- What is needed
Retype, word for word, every line of the records below starting at the one that contains "国外列为地栖性白蚁。散白蚁群体中较易产生补充生" and ending at the one that contains "巢集中生活，故称散白蚁。"; include both of those lines and nothing more.
------ Stored data
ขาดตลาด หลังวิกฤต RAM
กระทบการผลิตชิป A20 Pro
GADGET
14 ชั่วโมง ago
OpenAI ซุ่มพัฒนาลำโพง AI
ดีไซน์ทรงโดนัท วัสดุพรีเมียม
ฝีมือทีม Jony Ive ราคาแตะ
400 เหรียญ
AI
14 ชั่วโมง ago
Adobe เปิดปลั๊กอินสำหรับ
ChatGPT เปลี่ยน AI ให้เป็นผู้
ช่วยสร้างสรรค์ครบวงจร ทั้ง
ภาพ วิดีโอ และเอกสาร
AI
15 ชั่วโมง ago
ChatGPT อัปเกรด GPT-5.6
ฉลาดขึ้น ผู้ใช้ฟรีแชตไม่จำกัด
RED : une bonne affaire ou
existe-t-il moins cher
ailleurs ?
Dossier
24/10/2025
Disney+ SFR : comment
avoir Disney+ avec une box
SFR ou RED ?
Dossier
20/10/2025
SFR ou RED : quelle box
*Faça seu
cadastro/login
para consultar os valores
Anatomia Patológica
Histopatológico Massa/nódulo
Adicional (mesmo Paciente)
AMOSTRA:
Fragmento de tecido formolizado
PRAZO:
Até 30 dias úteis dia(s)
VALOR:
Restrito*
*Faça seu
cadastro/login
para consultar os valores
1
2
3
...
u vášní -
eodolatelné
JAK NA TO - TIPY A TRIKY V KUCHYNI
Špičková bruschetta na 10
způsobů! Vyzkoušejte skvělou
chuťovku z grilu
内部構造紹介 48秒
------------
------ Stored data
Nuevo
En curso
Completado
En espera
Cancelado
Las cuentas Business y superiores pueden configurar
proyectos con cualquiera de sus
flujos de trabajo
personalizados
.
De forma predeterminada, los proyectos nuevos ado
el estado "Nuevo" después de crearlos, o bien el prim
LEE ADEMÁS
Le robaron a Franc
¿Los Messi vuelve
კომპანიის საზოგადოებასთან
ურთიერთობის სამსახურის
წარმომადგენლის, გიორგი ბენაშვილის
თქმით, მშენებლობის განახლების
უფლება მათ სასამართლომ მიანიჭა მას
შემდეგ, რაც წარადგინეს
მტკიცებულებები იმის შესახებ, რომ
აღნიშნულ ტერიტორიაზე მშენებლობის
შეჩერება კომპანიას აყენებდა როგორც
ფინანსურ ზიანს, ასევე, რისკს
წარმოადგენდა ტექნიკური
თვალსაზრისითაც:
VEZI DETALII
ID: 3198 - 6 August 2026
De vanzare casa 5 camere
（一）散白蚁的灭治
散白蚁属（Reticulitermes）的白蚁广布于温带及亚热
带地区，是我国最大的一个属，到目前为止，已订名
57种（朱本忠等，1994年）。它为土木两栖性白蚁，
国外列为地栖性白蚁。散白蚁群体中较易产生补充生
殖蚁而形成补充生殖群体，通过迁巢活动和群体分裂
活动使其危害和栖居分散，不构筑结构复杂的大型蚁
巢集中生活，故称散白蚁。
------------
- Written solution
国外列为地栖性白蚁。散白蚁群体中较易产生补充生
殖蚁而形成补充生殖群体，通过迁巢活动和群体分裂
活动使其危害和栖居分散，不构筑结构复杂的大型蚁
巢集中生活，故称散白蚁。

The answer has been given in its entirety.